Thank you all.
1.
The other query is:
select keyword, sum(cnt) as count
from my_table
where regymdt >= to_timestamp('2017-04-03 00:00') and regymdt <=
to_timestamp('2017-04-03 23:00')
and *obj_id in ( obj_ids comes here... )*
and obj_grp = '100'
group by keyword
order by count desc;
This query is pretty fast because of the first two PKs.

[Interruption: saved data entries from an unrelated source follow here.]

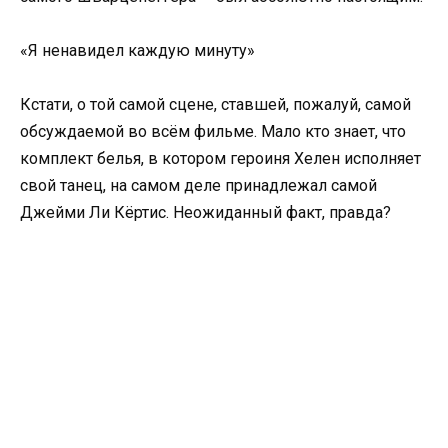
«Я ненавидел каждую минуту»
Кстати, о той самой сцене, ставшей, пожалуй, самой
обсуждаемой во всём фильме. Мало кто знает, что
комплект белья, в котором героиня Хелен исполняет
свой танец, на самом деле принадлежал самой
Джейми Ли Кёртис. Неожиданный факт, правда?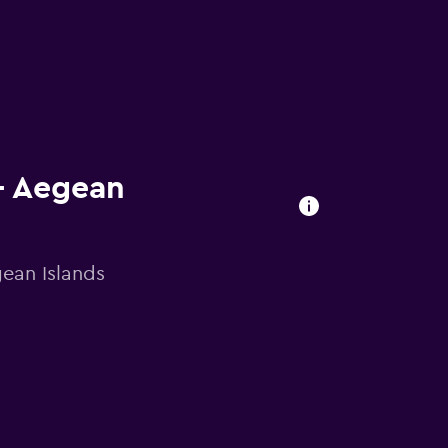
 – Aegean
gean Islands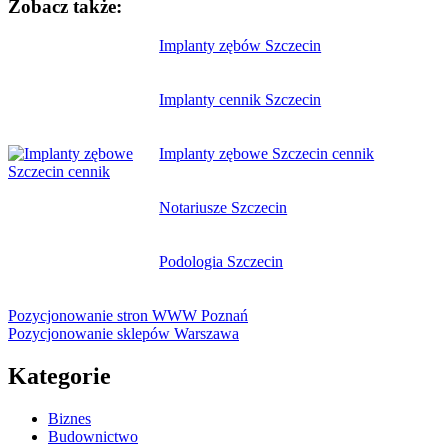
Zobacz także:
Nawigacja
Implanty zębów Szczecin
wpisu
Implanty cennik Szczecin
Implanty zębowe Szczecin cennik
Notariusze Szczecin
Podologia Szczecin
Pozycjonowanie stron WWW Poznań
Pozycjonowanie sklepów Warszawa
Kategorie
Biznes
Budownictwo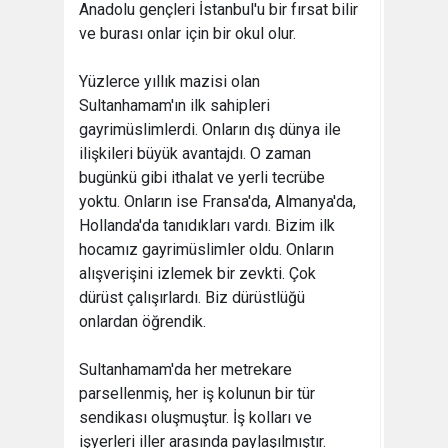
Anadolu gençleri İstanbul'u bir fırsat bilir
ve burası onlar için bir okul olur.
Yüzlerce yıllık mazisi olan
Sultanhamam'ın ilk sahipleri
gayrimüslimlerdi. Onların dış dünya ile
ilişkileri büyük avantajdı. O zaman
bugünkü gibi ithalat ve yerli tecrübe
yoktu. Onların ise Fransa'da, Almanya'da,
Hollanda'da tanıdıkları vardı. Bizim ilk
hocamız gayrimüslimler oldu. Onların
alışverişini izlemek bir zevkti. Çok
dürüst çalışırlardı. Biz dürüstlüğü
onlardan öğrendik.
Sultanhamam'da her metrekare
parsellenmiş, her iş kolunun bir tür
sendikası oluşmuştur. İş kolları ve
işyerleri iller arasında paylaşılmıştır.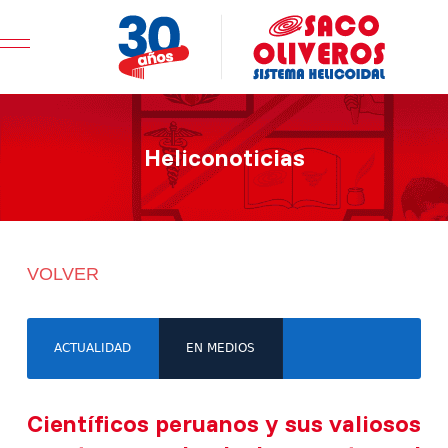
Mobile Menu Toggle
Heliconoticias
VOLVER
ACTUALIDAD
EN MEDIOS
Científicos peruanos y sus valiosos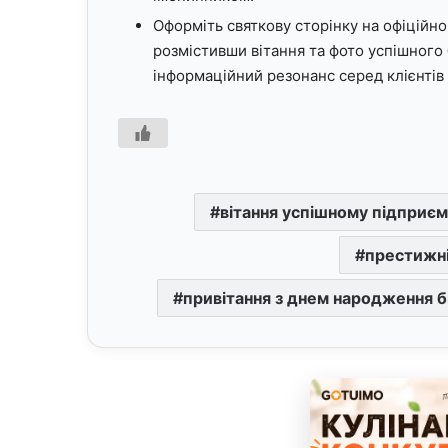
Оформіть святкову сторінку на офіційно
розмістивши вітання та фото успішного
інформаційний резонанс серед клієнтів 
вітання успішному підприє
престижні
привітання з днем народження 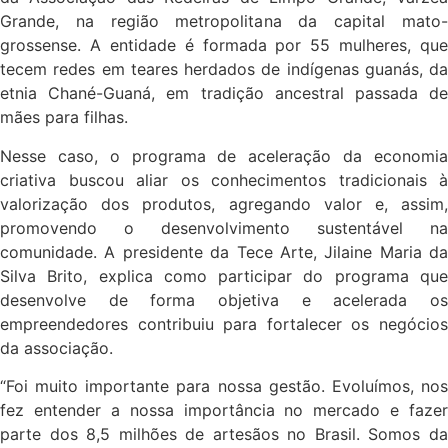
Grande, na região metropolitana da capital mato-
grossense. A entidade é formada por 55 mulheres, que
tecem redes em teares herdados de indígenas guanás, da
etnia Chané-Guaná, em tradição ancestral passada de
mães para filhas.
Nesse caso, o programa de aceleração da economia
criativa buscou aliar os conhecimentos tradicionais à
valorização dos produtos, agregando valor e, assim,
promovendo o desenvolvimento sustentável na
comunidade. A presidente da Tece Arte, Jilaine Maria da
Silva Brito, explica como participar do programa que
desenvolve de forma objetiva e acelerada os
empreendedores contribuiu para fortalecer os negócios
da associação.
“Foi muito importante para nossa gestão. Evoluímos, nos
fez entender a nossa importância no mercado e fazer
parte dos 8,5 milhões de artesãos no Brasil. Somos da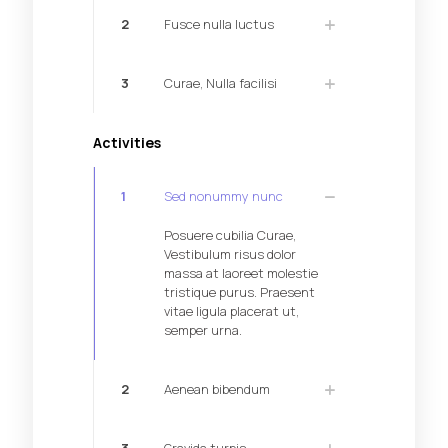
2
Fusce nulla luctus
3
Curae, Nulla facilisi
Activities
1
Sed nonummy nunc
Posuere cubilia Curae,
Vestibulum risus dolor
massa at laoreet molestie
tristique purus. Praesent
vitae ligula placerat ut,
semper urna.
2
Aenean bibendum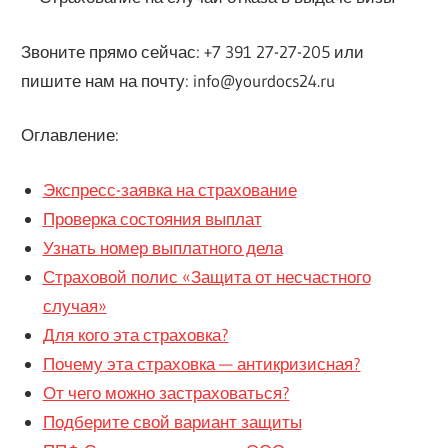
Звоните прямо сейчас: +7 391 27-27-205 или
пишите нам на почту: info@yourdocs24.ru
Оглавление:
Экспресс-заявка на страхование
Проверка состояния выплат
Узнать номер выплатного дела
Страховой полис «Защита от несчастного
случая»
Для кого эта страховка?
Почему эта страховка — антикризисная?
От чего можно застраховаться?
Подберите свой вариант защиты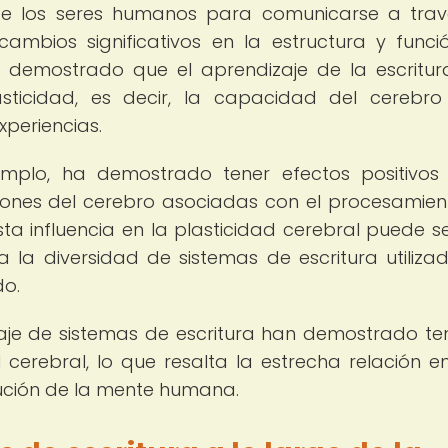
 de los seres humanos para comunicarse a tra
ambios significativos en la estructura y funci
n demostrado que el aprendizaje de la escritur
lasticidad, es decir, la capacidad del cerebr
periencias.
emplo, ha demostrado tener efectos positivos
giones del cerebro asociadas con el procesamien
sta influencia en la plasticidad cerebral puede s
 la diversidad de sistemas de escritura utiliza
do.
zaje de sistemas de escritura han demostrado te
cerebral, lo que resalta la estrecha relación en
olución de la mente humana.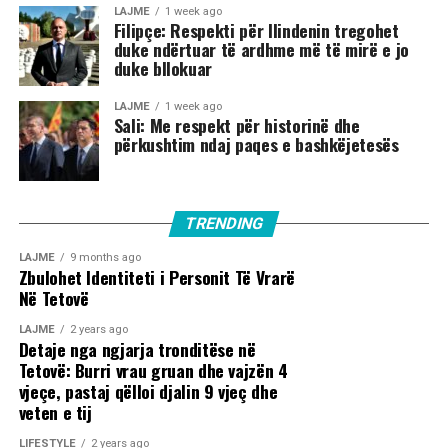
LAJME
1 week ago
Filipçe: Respekti për Ilindenin tregohet
duke ndërtuar të ardhme më të mirë e jo
duke bllokuar
LAJME
1 week ago
Sali: Me respekt për historinë dhe
përkushtim ndaj paqes e bashkëjetesës
TRENDING
LAJME
9 months ago
Zbulohet Identiteti i Personit Të Vrarë
Në Tetovë
LAJME
2 years ago
Detaje nga ngjarja tronditëse në
Tetovë: Burri vrau gruan dhe vajzën 4
vjeçe, pastaj qëlloi djalin 9 vjeç dhe
veten e tij
LIFESTYLE
2 years ago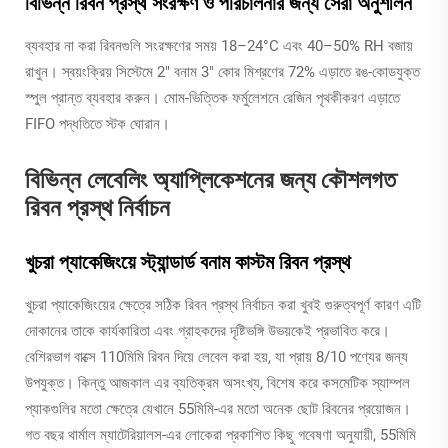
বিভিন্ন রিবন প্রস্থ সংরক্ষণ ও পরিচালনার জন্য সেরা অনুশীলন
ব্যবহার না করা রিবনগুলি সংরক্ষণের সময় 18–24°C এবং 40–50% RH বজায়
রাখুন। স্বয়ংক্রিয় সিস্টেমে 2" বনাম 3" কোর মিশ্রণের 72% এড়াতে রঙ-কোডযুক্ত
স্পুল প্রান্ত ব্যবহার করুন। মোম-ভিত্তিক ফর্মুলেশনে রেজিন পৃথকীকরণ এড়াতে
FIFO পদ্ধতিতে স্টক ঘোরান।
বিভিন্ন লেবেলিং অ্যাপ্লিকেশনের জন্য কৌশলগত
রিবন প্রস্থ নির্বাচন
খুচরা প্যাকেজিংয়ে স্ট্যান্ডার্ড বনাম কাস্টম রিবন প্রস্থ
খুচরা প্যাকেজিংয়ের ক্ষেত্রে সঠিক রিবন প্রস্থ নির্বাচন করা খুবই গুরুত্বপূর্ণ কারণ এটি
দোকানের তাকে কার্যকারিতা এবং গ্রাহকদের দৃষ্টিভঙ্গি উভয়কেই প্রভাবিত করে।
বেশিরভাগ বাক্সে 110মিমি রিবন দিয়ে লেবেল করা হয়, যা প্রায় 8/10 পণ্যের জন্য
উপযুক্ত। কিন্তু আজকাল এর ব্যতিক্রম অসংখ্য, বিশেষ করে কসমেটিক স্যাম্পল
প্যাকগুলির মতো ক্ষেত্রে যেখানে 55মিমি-এর মতো অনেক ছোট রিবনের প্রয়োজন।
গত বছর থার্মাল ম্যাটেরিয়ালস-এর লোকেরা প্রকাশিত কিছু গবেষণা অনুযায়ী, 55মিমি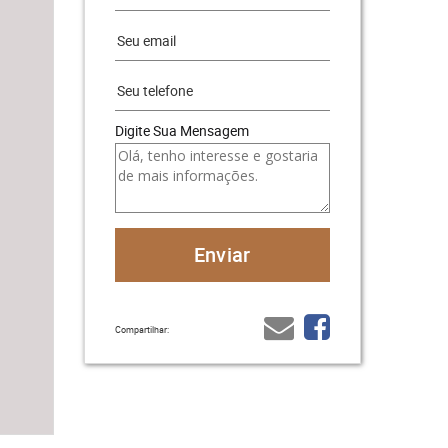
Digite Sua Mensagem
Compartilhar: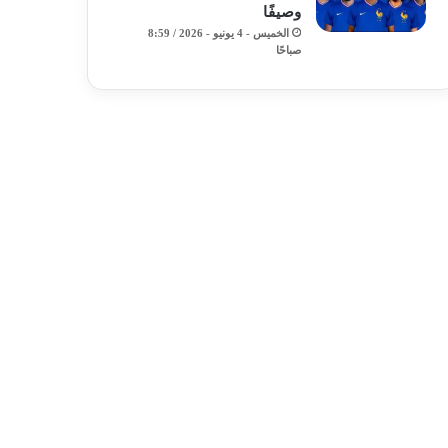
وصيفًا
الخميس - 4 يونيو - 2026 / 8:59
صباحًا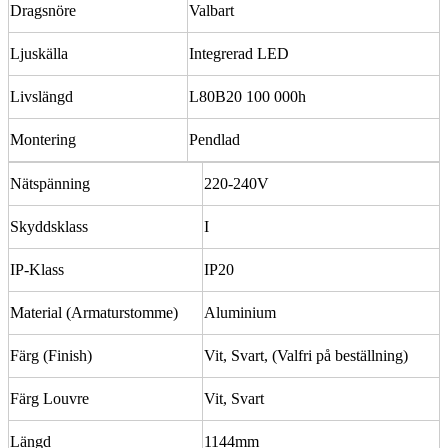
Dragsnöre
Valbart
Ljuskälla
Integrerad LED
Livslängd
L80B20 100 000h
Montering
Pendlad
Nätspänning
220-240V
Skyddsklass
I
IP-Klass
IP20
Material (Armaturstomme)
Aluminium
Färg (Finish)
Vit, Svart, (Valfri på beställning)
Färg Louvre
Vit, Svart
Längd
1144mm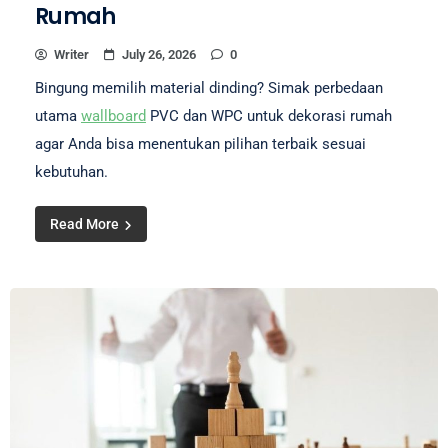
Rumah
Writer
July 26, 2026
0
Bingung memilih material dinding? Simak perbedaan
utama
wallboard
PVC dan WPC untuk dekorasi rumah
agar Anda bisa menentukan pilihan terbaik sesuai
kebutuhan.
Read More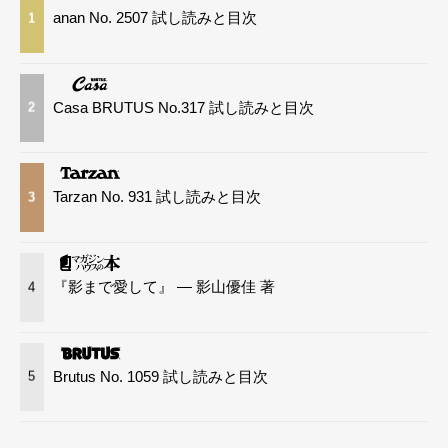
anan No. 2507 試し読みと目次
1
Casa BRUTUS No.317 試し読みと目次
2
Tarzan No. 931 試し読みと目次
3
『影まで愛して』 — 影山優佳 著
4
Brutus No. 1059 試し読みと目次
5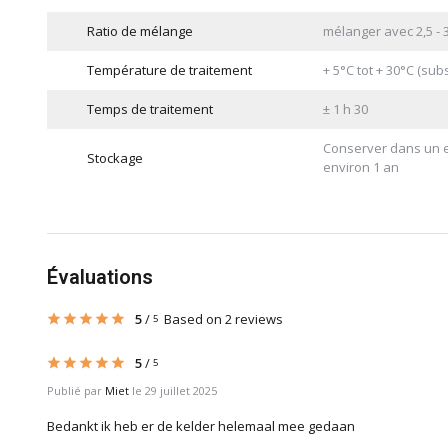
Ratio de mélange
mélanger avec 2,5 - 3
Température de traitement
+ 5°C tot + 30°C (subs
Temps de traitement
± 1 h 30
Conserver dans un end
Stockage
environ 1 an
Évaluations
5
/
Based on 2 reviews
5
5
/
5
Publié par
Miet
le 29 juillet 2025
Bedankt ik heb er de kelder helemaal mee gedaan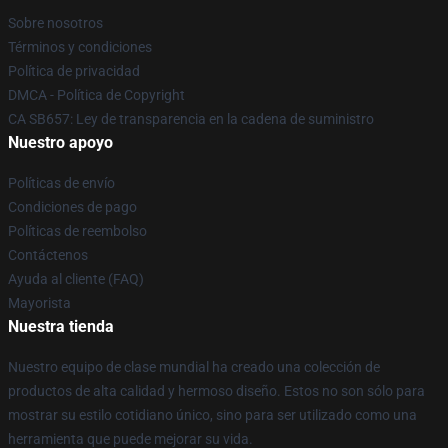
Sobre nosotros
Términos y condiciones
Política de privacidad
DMCA - Política de Copyright
CA SB657: Ley de transparencia en la cadena de suministro
Nuestro apoyo
Políticas de envío
Condiciones de pago
Políticas de reembolso
Contáctenos
Ayuda al cliente (FAQ)
Mayorista
Nuestra tienda
Nuestro equipo de clase mundial ha creado una colección de
productos de alta calidad y hermoso diseño. Estos no son sólo para
mostrar su estilo cotidiano único, sino para ser utilizado como una
herramienta que puede mejorar su vida.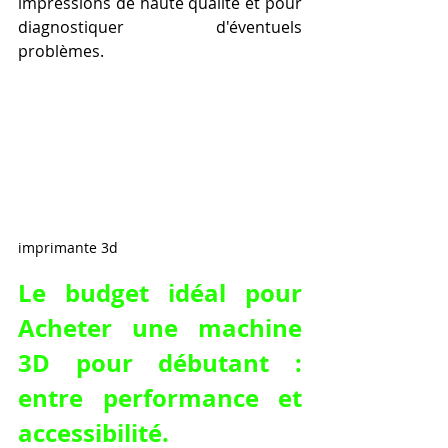
impressions de haute qualité et pour 
diagnostiquer d'éventuels 
problèmes.
imprimante 3d
Le budget idéal pour 
Acheter une machine 
3D pour débutant : 
entre performance et 
accessibilité.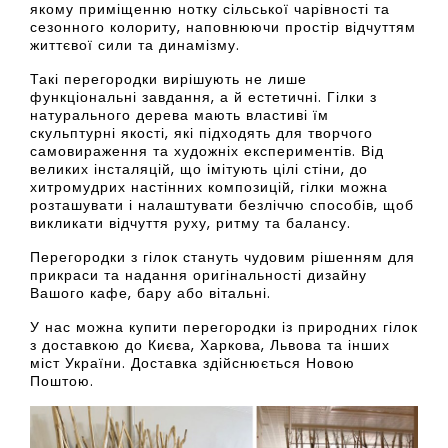
якому приміщенню нотку сільської чарівності та
сезонного колориту, наповнюючи простір відчуттям
життєвої сили та динамізму.
Такі перегородки вирішують не лише
функціональні завдання, а й естетичні. Гілки з
натурального дерева мають властиві їм
скульптурні якості, які підходять для творчого
самовираження та художніх експериментів. Від
великих інсталяцій, що імітують цілі стіни, до
хитромудрих настінних композицій, гілки можна
розташувати і налаштувати безліччю способів, щоб
викликати відчуття руху, ритму та балансу.
Перегородки з гілок стануть чудовим рішенням для
прикраси та надання оригінальності дизайну
Вашого кафе, бару або вітальні.
У нас можна купити перегородки із природних гілок
з доставкою до Києва, Харкова, Львова та інших
міст України. Доставка здійснюється Новою
Поштою.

The reason obj_id comes at second PK is, we first assumed 'select with
obj_id' will be called much more often, and then 'select with obj_grp' is
also required.
2.
4.8.0-HBase-1.1 version is used.
I'm testing on HBase server for our product, so that upgrading looks not
easy. : (
If there definitely exist index bug fixes, I could try though.
3.
With Jonathan's reply and optional PK, this schema looks worthy to try:
create table my_table (
obj_grp varchar(50),
obj_id varchar(50) not null,
regymdt timestamp not null,
keyword varchar not null,
cnt integer,
post_tp varchar(20)
constraint pk primary key (obj_grp, obj_id, regymdt, keyword)
)
Thanks,
NaHeon
2017-04-05 15:17 GMT+09:00 Jonathan Leech :
> Also, your schema as defined seems to have a pretty common hbase
> anti-pattern, using a steadily increasing value as the first part of the
> rowkey (assuming your data is also loaded in order of time). This will lead
> to region hotspotting on the load, region splitting, etc. Additionally,
> your queries may not take advantage of the parallelism of the cluster if
> they end up on a small number of regions. If the queries are more likely to
> be on the most recent data, as is often the case, you'll end up with a
> single server doing the bulk the work in the cluster.
>
> - Jonathan
>
> On Apr 4, 2017, at 10:10 PM, James Taylor wrote:
>
> What other queries do you want to be fast? What version of Phoenix are you
> using? Have you seen our new Tuning Guide [1]?
>
> You could try moving OBJ_ID to end of PK and adding OBJ_GRP as the
> leading PK column (it's fine to include it in PK even if it's optional).
>
> Your index should be used, though. Can you try doing an explain on the
> query with 4.10 and file a JIRA if the index isn't being used?
>
> Thanks,
> James
>
> [1] http://phoenix.apache.org/tuning_guide.html
>
> On Tue, Apr 4, 2017 at 8:01 PM NaHeon Kim wrote:
>
>> Hi all,
>>
>> My team has a Phoenix table containing over 30,000,000 rows and try to
>> speed up its query performance.
>> It'll be perfect if all queries could be done within 1~2 seconds.
>>
>> - table schema -
>>
>> CREATE TABLE MY_TABLE (
>>REGYMDT timestamp not null,
>>OBJ_ID varchar(50) not null,
>>KEYWORD varchar not null,
>>OBJ_GRP varchar(50),
>>CNT integer,
>>POST_TP varchar(20),
>>CONSTRAINT PK PRIMARY KEY (REGYMDT, OBJ_ID, KEYWORD)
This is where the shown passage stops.